I imagine it’s different for everyone but if you gave me the choice between traversing up a steep mountain or wobbling back down, I’d take the ascent any day simply to avoid unpredictable rock and dirt or a rapid unexpected butt tumble. I may be digging a bit deep, but as I walked around Pai Canyon in Thailand I wondered if my hiking preferences in any way correlated to my approach in life. Does my eagerness to climb and effort and my corresponding hesitation to let go and put it on cruise control manifest off the mountain?

Associated or not, my answer is yes. Yes. And yes.

I’ve noticed this before and even joked about quite recently. The path of least resistance? I have no idea what you’re talking about.

Don’t get me wrong. My work ethic and discipline have served me well over the past three decades or so. But the toil and trouble philosophy I’ve become used to is a hard habit to break, even when it’s not welcome. My attraction to effort seems to unconsciously dictate my choices and often prevents me from enjoying the art of doing nothing.

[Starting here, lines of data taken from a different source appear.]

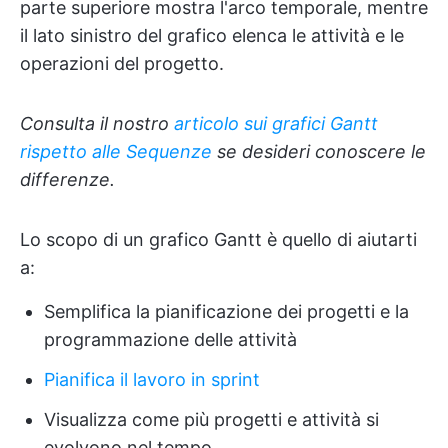
parte superiore mostra l'arco temporale, mentre
il lato sinistro del grafico elenca le attività e le
operazioni del progetto.
Consulta il nostro
articolo sui grafici Gantt
rispetto alle Sequenze
se desideri conoscere le
differenze.
Lo scopo di un grafico Gantt è quello di aiutarti
a:
Semplifica la pianificazione dei progetti e la
programmazione delle attività
Pianifica il lavoro in sprint
Visualizza come più progetti e attività si
evolvono nel tempo.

On that mountain, it became very clear that it comes down to one thing plain and simple – fear.

Fear if I just relax things won’t get done. Fear if I don’t go sightseeing I’ll regret missing something. (I believe the kids these days call that “FOMO” or fear of missing out.) Fear if I don’t write today I’ll forget about the profound realizations or blog that so eloquently flashed across the screen of my mind. Fear if I don’t get a quieter room I won’t sleep well and be cranky. Fear if I eat one more piece of bread, my tummy will lose its flat physique uncovered during my Ayurvedic cleanse. Yup. That fear still has its grimy grip on my consciousness. And, last but not least, that indomitable fear that resides deep inside each and every one of us whether we’re conscious of it or not – the fear of dying. Trust me, it’s there.

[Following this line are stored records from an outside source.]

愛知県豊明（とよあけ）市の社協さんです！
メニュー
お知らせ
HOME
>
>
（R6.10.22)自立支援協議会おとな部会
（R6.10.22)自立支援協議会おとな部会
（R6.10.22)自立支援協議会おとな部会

I do not advocate being fearless altogether. That’s just dumb. Fear has a purpose. It warned me not to take the unchartered descent down the canyon with bad knees. The scar on my right leg served as a fresh reminder of the consequences of being fearless. Fear also cautions you not to go down a dark alley in India alone. It warns you to leave an abusive relationship.

But when fear begins to involuntarily dictate life decisions, quite frankly, it sucks.

There’s a title reserved for those who are so fearful they dominate every situation in an attempt to ensure things go their way. They are stubborn and unable to understand other points of view or respect differing opinions. They’re called control freaks. You may know one.

My freak flag flies high as I approach the end of my travel journey. I am clear on the force pulling on the cords, raising the flag. It’s my fear of the unknown – the road that lies ahead of me when I return. I’m not sure what it looks like. Or how I’ll manage it. Even before I get home I am on the computer scheduling, contacting, and creating work for myself. If I don’t, what will I do? I can’t just return home and laze around, idyllically dreaming my days away. Or can I? Maybe, just maybe, my days will look completely different than they used to.

To combat control, I’ve been calling up surrender and faith in my morning meditations. Yesterday I attended a yoga class here in Chiang Mai whose focus was 2nd chakra – the energetic center that rules fluidity, adaptability as well as joy and pleasure. It is represented by the element of water. A smile crawled across my face knowing this was not a coincidence. As if I needed a reminder, I was reassured I will always find what I need on my mat.